Quando ripenso alla nostra storia, mi commuovo.
Ho davanti i volti di chi ci ha aiutato, guidato, anche corretto, lo sguardo dei “piccoli” che si sono tolti il pane di bocca per una carità, ma anche la vita buona dei “grandi” che hanno incrociato il nostro cammino. Penso a figure come padre Michele Pellegrino, arcivescovo di Torino, papa Paolo VI, Madre Teresa di Calcutta, dom Helder Camara, frère Roger della comunità di Taizé, Giovanni Paolo II e tanti altri.
Poi, il sindaco di Firenze Giorgio La Pira. Fu lui a farci scoprire la profezia di Isaia, le parole che annunciano un tempo in cui le armi non saranno più costruite e i popoli non si eserciteranno più nell’arte della guerra. All’epoca ero molto giovane e non avevo ancora tutto chiaro, ma nel cuore sentivo che forse Dio ci avrebbe usato per fare qualcosa del genere. In fondo, l’Arsenale della Pace, la realtà di una vecchia fabbrica di morte trasformata in casa di vita, è nata proprio da quell’appuntamento.
Oggi non ho problemi a vedere nell’incontro con La Pira, l’incontro con un politico santo. Perché riconosciuta o no a livello ufficiale, per me la santità ha quello stile, ha quella credibilità. La Pira ci ha aiutato a capire che un grande obiettivo non si realizza mai da solo, ma con impegno, con gradualità, con umanità. La pace è così: non è uno slogan da gridare nelle piazze o nei cortei. La pace, come la speranza e l’amore, è un fatto concreto, è una scelta di vita, è l’impegno radicale a lottare contro ogni ingiustizia. La forza di un ideale può essere dirompente, ma dobbiamo avvolgerlo continuamente di pazienza, di delicatezza: abbiamo bisogno di riscoprire ogni giorno le nostre motivazioni, di dire il nostro sì. A quel punto diventeremo indomabili, sentiremo l’urgenza di non tacere di fronte a migliaia e migliaia di guerre nella storia e a centinaia di milioni di morti.

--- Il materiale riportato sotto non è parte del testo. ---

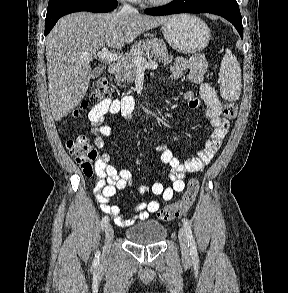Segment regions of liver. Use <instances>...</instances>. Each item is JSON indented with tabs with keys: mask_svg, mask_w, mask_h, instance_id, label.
<instances>
[{
	"mask_svg": "<svg viewBox=\"0 0 288 293\" xmlns=\"http://www.w3.org/2000/svg\"><path fill=\"white\" fill-rule=\"evenodd\" d=\"M170 17L138 12H79L61 18L46 38L48 92L55 121L67 116L85 96L93 76L90 61L103 47L121 49ZM87 53V57H82Z\"/></svg>",
	"mask_w": 288,
	"mask_h": 293,
	"instance_id": "6515ba94",
	"label": "liver"
}]
</instances>
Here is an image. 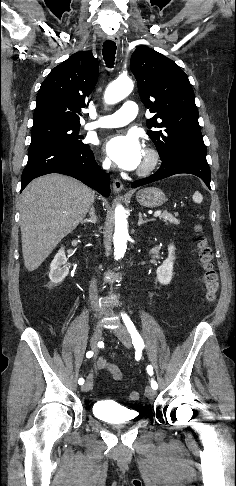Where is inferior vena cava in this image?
Masks as SVG:
<instances>
[{
  "label": "inferior vena cava",
  "instance_id": "obj_1",
  "mask_svg": "<svg viewBox=\"0 0 236 486\" xmlns=\"http://www.w3.org/2000/svg\"><path fill=\"white\" fill-rule=\"evenodd\" d=\"M111 165V161L106 160L103 162V168L104 169H109ZM89 298L91 300V305L95 310H98V305H97V287H96V281L92 280L89 288Z\"/></svg>",
  "mask_w": 236,
  "mask_h": 486
}]
</instances>
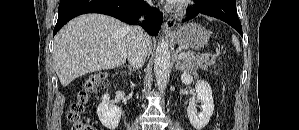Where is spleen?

A non stancarci nel dire che le armi non devono essere più costruite perché uccidono e lo fanno tante volte, quando sottraggono investimenti allo sviluppo, quando lasciano sul campo morti e feriti, quando preparano la vendetta, quando devastano per sempre l’equilibrio dei reduci.
Credo che le tragedie della storia e la complessità geopolitica del mondo di oggi ci dicano che non è più tempo di aspettare. L’umanità può rinascere! Ognuno di noi può farlo, vivendo – se è credente – la santità come forma più alta del proprio essere al mondo. Da non credente, l’impegno continuo a cambiare, a convertirsi per convertire il corso negativo della storia. Tutto il resto non conta.
Mai come oggi è tempo di pace, tempo di perdono, tempo di incontro, tempo di credere che possiamo essere davvero custodi gli uni degli altri. Con il contributo di tutti, l’umanità può diventare come una famiglia, in cui ogni differenza, ogni colore, ogni cultura siano semplicemente le sfumature della fantasia di Dio.
Un’umanità così sarebbe l’artefice di una vera rivoluzione, di una primavera di pace e di riconciliazione. E allora, prepariamo la pace con scelte e con gesti di giustizia!
Facciamolo, non abbiamo paura, non esitiamo!
Chiediamolo prima di tutto a noi stessi: “Pace, che cosa posso fare per te?”.
Una domanda apparentemente piccola che però può cambiare il mondo.
E per noi cristiani aprire una via di santità.